Kate Compton, a Ph.D. candidate at the University of California Santa Cruz. Her open source involvement began in 2014, when she created the Tracery library and language, and open sourced it. Compton also produces a regular feed of artificial intelligence (AI)-is-for-everyone tutorials and AI starter projects, and successfully shipped a Kickstarter-funded card deck (open source and creative commons) for designing generative art.
Saloni Garg, a student at the LNM Institute of Information Technology where she is pursuing a bachelor’s degree in computer science.
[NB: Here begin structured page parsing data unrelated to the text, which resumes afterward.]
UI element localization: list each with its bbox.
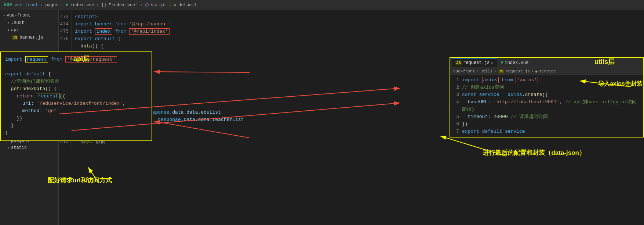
breadcrumb-pages: pages <box>45 3 58 8</box>
breadcrumb-indexvue2: "index.vue" <box>109 3 138 8</box>
bc-js-icon: JS <box>498 69 504 74</box>
url-annotation: 配好请求url和访问方式 <box>48 176 112 185</box>
right-line-6: 6 }) <box>453 121 640 128</box>
right-line-4: 4 baseURL: 'http://localhost:9001', // a… <box>453 99 640 113</box>
left-line-close3: } <box>5 129 147 137</box>
line-474: import banner from '@/api/banner' <box>75 21 644 28</box>
line-515: 请求… 数据 <box>75 138 644 146</box>
right-code-panel: JS request.js ✕ ▼ index.vue vue-front › … <box>450 57 644 138</box>
chevron-icon <box>7 28 10 32</box>
tab-indexvue[interactable]: ▼ index.vue <box>497 59 532 67</box>
bc-service: service <box>539 69 556 74</box>
sidebar-bannerjs-label: banner.js <box>19 35 43 40</box>
breadcrumb-obj: {} <box>101 3 106 8</box>
breadcrumb: vue-front <box>14 3 38 8</box>
left-code-content: import request from '@/utils/request' ex… <box>5 56 147 137</box>
sidebar-api-label: api <box>11 28 19 33</box>
breadcrumb-script: script <box>151 3 167 8</box>
sidebar-static-label: static <box>11 145 27 150</box>
chevron-icon <box>7 21 10 25</box>
vue-logo: VUE <box>4 2 12 8</box>
left-line-method: method: 'get' <box>5 107 147 115</box>
sidebar-item-vue-front[interactable]: vue-front <box>0 12 58 19</box>
sidebar-folder-label: vue-front <box>7 13 30 18</box>
top-bar: VUE vue-front › pages › ▼ index.vue › {}… <box>0 0 644 10</box>
left-code-panel: import request from '@/utils/request' ex… <box>0 51 152 141</box>
panel-breadcrumb: vue-front › utils › JS request.js › ⊙ se… <box>450 68 643 75</box>
vue-icon: ▼ <box>501 60 503 65</box>
line-data: data() {… <box>75 43 644 50</box>
left-line-comment: //查询热门课程和名师 <box>5 78 147 85</box>
tab-requestjs-label: request.js <box>463 60 490 65</box>
tab-requestjs[interactable]: JS request.js ✕ <box>452 58 497 67</box>
axios-annotation: 导入axios并封装 <box>598 80 643 88</box>
js-icon: JS <box>455 60 462 65</box>
left-line-url: url: '/eduservice/indexfront/index', <box>5 100 147 107</box>
js-file-icon: JS <box>12 35 18 40</box>
line-473: <script> <box>75 13 644 21</box>
left-line-close2: } <box>5 122 147 129</box>
sidebar-item-api[interactable]: api <box>0 26 58 34</box>
chevron-icon <box>7 146 10 150</box>
right-line-3: 3 const service = axios.create({ <box>453 91 640 99</box>
breadcrumb-script-icon: ⬡ <box>145 2 149 8</box>
sidebar-item-nuxt[interactable]: .nuxt <box>0 19 58 26</box>
right-line-5: 5 timeout: 20000 // 请求超时时间 <box>453 113 640 121</box>
config-annotation: 进行最后的配置和封装（data-json） <box>483 149 585 157</box>
api-layer-label: api层 <box>73 54 90 63</box>
breadcrumb-indexvue: index.vue <box>70 3 94 8</box>
chevron-icon <box>3 13 5 18</box>
breadcrumb-default: default <box>178 3 197 8</box>
line-475: import index from '@/api/index' <box>75 28 644 35</box>
tab-indexvue-label: index.vue <box>505 60 528 65</box>
left-line-getIndexData: getIndexData() { <box>5 85 147 93</box>
line-data-close: }, <box>75 50 644 57</box>
left-line-export: export default { <box>5 71 147 78</box>
bc-service-icon: ⊙ <box>535 69 538 74</box>
bc-requestjs: request.js <box>506 69 530 74</box>
utils-layer-label: utils层 <box>594 57 615 66</box>
left-line-return: return request({ <box>5 93 147 100</box>
right-line-7: 7 export default service <box>453 128 640 135</box>
bc-vuefront: vue-front <box>453 69 475 74</box>
left-line-close1: }) <box>5 115 147 122</box>
sidebar-item-bannerjs[interactable]: JS banner.js <box>0 34 58 41</box>
line-476: export default { <box>75 35 644 43</box>
breadcrumb-vue-icon: ▼ <box>66 3 68 8</box>
sidebar-item-static[interactable]: static <box>0 144 58 151</box>
close-icon[interactable]: ✕ <box>491 61 493 65</box>
sidebar-nuxt-label: .nuxt <box>11 20 24 25</box>
breadcrumb-default-icon: ⊙ <box>174 2 176 8</box>
bc-utils: utils <box>480 69 492 74</box>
Open source user and contributor for almost three years, she is an active participant in a number of diversity initiatives, including Women Techmakers Group, 1 Million Women to Tech, Anita Borg and Women-Who-Code. Garg was selected as a Mozilla Open Leader in 2018, and contributes regularly to Wikimedia, GNOME and the Cloud Native Computing Foundation (CNCF), with a focus on making their communities more diverse and accessible to all.
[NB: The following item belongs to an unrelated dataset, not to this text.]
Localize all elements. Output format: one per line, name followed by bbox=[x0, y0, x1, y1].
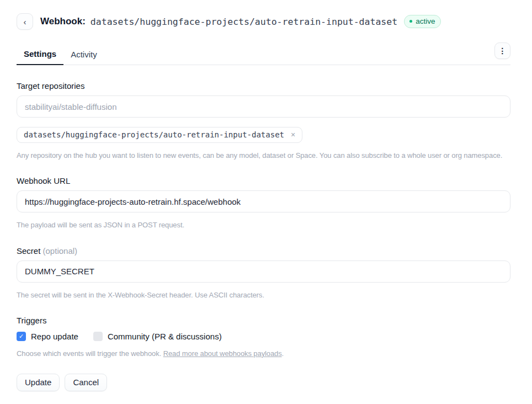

Mallory Gaspard, a student at Rensselaer Polytechnic Institute (RPI) where she is pursuing a bachelor’s degree in physics and mathematics. As a disabled individual who uses a mobility scooter, her physical needs coupled with her passion for STEM led her to join Rensselaer Center for Open Source (RCOS) where she developed the Automatic Door Control Project and a low-cost Raspberry Pi-based Bluetooth device that can be retrofitted onto existing automatic door opening equipment.
Alina Matyukhina, a Ph.D. candidate at the University of New Brunswick and cybersecurity researcher at the Canadian Institute for Cybersecurity, where she is working to develop a way to protect the identity of open source software developers. Matyukhina has been an open source contributor for four years, and has developed a technique based on AI which is able to hide and anonymize the coding style of open source developers.
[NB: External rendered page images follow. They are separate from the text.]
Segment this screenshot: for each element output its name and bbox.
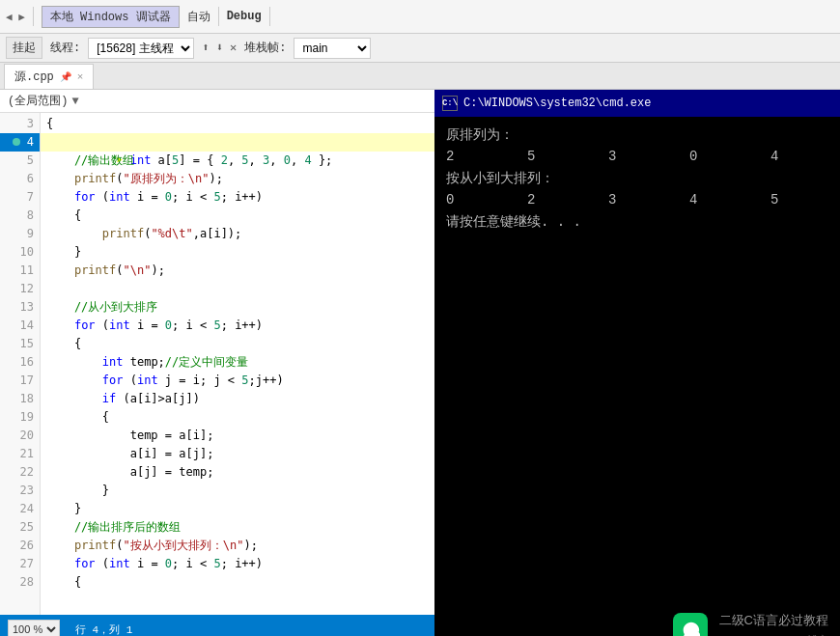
cmd-icon: C:\ [442,96,458,111]
code-panel: (全局范围) ▼ 3 4 5 6 7 8 9 10 11 12 13 14 1 [0,90,434,636]
stack-frame-label: 堆栈帧: [244,40,286,56]
window-controls: ◀ ▶ [6,11,25,23]
line-num-27: 27 [0,555,40,573]
code-line-12 [41,280,434,298]
line-num-23: 23 [0,482,40,500]
code-line-11: printf("\n"); [41,262,434,280]
line-num-7: 7 [0,188,40,207]
line-num-16: 16 [0,353,40,372]
line-num-24: 24 [0,500,40,518]
cmd-line-4: 0 2 3 4 5 [446,189,828,210]
stack-frame-dropdown[interactable]: main [294,38,371,59]
code-line-25: //输出排序后的数组 [41,518,434,537]
line-num-9: 9 [0,225,40,243]
debug-toolbar: ◀ ▶ 本地 Windows 调试器 自动 Debug [0,0,840,34]
code-line-24: } [41,500,434,518]
line-num-3: 3 [0,115,40,133]
file-tab[interactable]: 源.cpp 📌 × [4,64,94,89]
line-num-17: 17 [0,372,40,390]
tab-close-icon[interactable]: × [77,71,84,83]
cmd-title-bar: C:\ C:\WINDOWS\system32\cmd.exe [434,90,840,117]
code-line-20: temp = a[i]; [41,427,434,445]
cmd-output: 原排列为： 2 5 3 0 4 按从小到大排列： 0 2 3 4 5 请按任意键… [434,117,840,636]
code-line-17: for (int j = i; j < 5;j++) [41,372,434,390]
line-num-18: 18 [0,390,40,408]
main-container: (全局范围) ▼ 3 4 5 6 7 8 9 10 11 12 13 14 1 [0,90,840,636]
zoom-dropdown[interactable]: 100 % [8,620,60,636]
line-num-12: 12 [0,280,40,298]
code-line-15: { [41,335,434,353]
code-line-13: //从小到大排序 [41,298,434,317]
tab-windows: 本地 Windows 调试器 [42,6,180,28]
code-line-6: printf("原排列为：\n"); [41,170,434,188]
line-num-6: 6 [0,170,40,188]
line-num-11: 11 [0,262,40,280]
line-num-25: 25 [0,518,40,537]
code-line-16: int temp;//定义中间变量 [41,353,434,372]
code-line-26: printf("按从小到大排列：\n"); [41,537,434,555]
code-line-22: a[j] = temp; [41,463,434,482]
cmd-panel: C:\ C:\WINDOWS\system32\cmd.exe 原排列为： 2 … [434,90,840,636]
code-line-19: { [41,408,434,427]
code-line-8: { [41,207,434,225]
debug-mode-label: Debug [227,10,262,23]
thread-dropdown[interactable]: [15628] 主线程 [88,38,194,59]
line-num-8: 8 [0,207,40,225]
line-label: 线程: [50,40,80,56]
code-line-21: a[i] = a[j]; [41,445,434,463]
code-line-28: { [41,573,434,592]
line-num-15: 15 [0,335,40,353]
cmd-line-3: 按从小到大排列： [446,168,828,189]
wechat-icon [673,613,708,636]
line-numbers: 3 4 5 6 7 8 9 10 11 12 13 14 15 16 17 18… [0,113,41,615]
code-line-14: for (int i = 0; i < 5; i++) [41,317,434,335]
cmd-line-2: 2 5 3 0 4 [446,146,828,167]
pin-icon: 📌 [60,71,71,83]
line-num-22: 22 [0,463,40,482]
cmd-line-1: 原排列为： [446,124,828,146]
tab-bar: 源.cpp 📌 × [0,63,840,90]
scope-label: (全局范围) [8,93,68,109]
watermark-title: 二级C语言必过教程 [719,611,828,631]
watermark-subtitle: @51CTO博客 [719,632,828,636]
code-line-18: if (a[i]>a[j]) [41,390,434,408]
code-content: { ➤ int a[5] = { 2, 5, 3, 0, 4 }; //输出数组… [41,113,434,615]
cmd-title: C:\WINDOWS\system32\cmd.exe [463,97,651,110]
code-line-23: } [41,482,434,500]
scope-bar: (全局范围) ▼ [0,90,434,113]
line-num-10: 10 [0,243,40,262]
line-num-4: 4 [0,133,40,152]
line-num-28: 28 [0,573,40,592]
line-num-26: 26 [0,537,40,555]
line-num-5: 5 [0,152,40,170]
debug-bar: 挂起 线程: [15628] 主线程 ⬆ ⬇ ✕ 堆栈帧: main [0,34,840,63]
suspend-btn[interactable]: 挂起 [6,37,42,59]
code-line-27: for (int i = 0; i < 5; i++) [41,555,434,573]
code-line-7: for (int i = 0; i < 5; i++) [41,188,434,207]
cmd-line-5: 请按任意键继续. . . [446,211,828,233]
status-bar: 100 % 行 4，列 1 [0,615,434,636]
code-line-4: ➤ int a[5] = { 2, 5, 3, 0, 4 }; [41,133,434,152]
stack-icons: ⬆ ⬇ ✕ [202,41,237,55]
watermark: 二级C语言必过教程 @51CTO博客 [673,611,828,636]
status-text: 行 4，列 1 [75,622,132,637]
code-line-10: } [41,243,434,262]
line-num-20: 20 [0,427,40,445]
code-area[interactable]: 3 4 5 6 7 8 9 10 11 12 13 14 15 16 17 18… [0,113,434,615]
line-num-21: 21 [0,445,40,463]
line-num-14: 14 [0,317,40,335]
code-line-3: { [41,115,434,133]
auto-label: 自动 [187,9,210,25]
line-num-13: 13 [0,298,40,317]
tab-filename: 源.cpp [14,69,54,85]
code-line-9: printf("%d\t",a[i]); [41,225,434,243]
scope-dropdown-icon[interactable]: ▼ [71,95,78,108]
line-num-19: 19 [0,408,40,427]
Finalists were selected by a panel of Red Hat judges and past winners including: DeLisa Alexander, executive vice president and chief people officer; Tim Cramer, vice president, software engineering; Margaret Dawson, vice president, product marketing; Denise Dumas, vice president, software engineering; Mary Oakley, senior director, sales; Clare Grant, director, product management; Paul Frields, senior manager, software engineering; Leslie Hawthorn, senior principal program manager; Tom Callaway, technical and community outreach program manager; Vincent Batts, principal software engineer; Priyanka Nag, technical writer; Rikki Endsley, Opensource.com community manager, Harish Pillay, senior community relations specialist; and Dana Lewis, 2018 Women in Open Source Community Award winner.
Voting for the winners is open and ends at 5 pm ET on Feb. 25, 2019. Voting is open to the public and individuals are allowed one vote. Winners will be announced at Red Hat Summit 2019, taking place May 7-9 in Boston.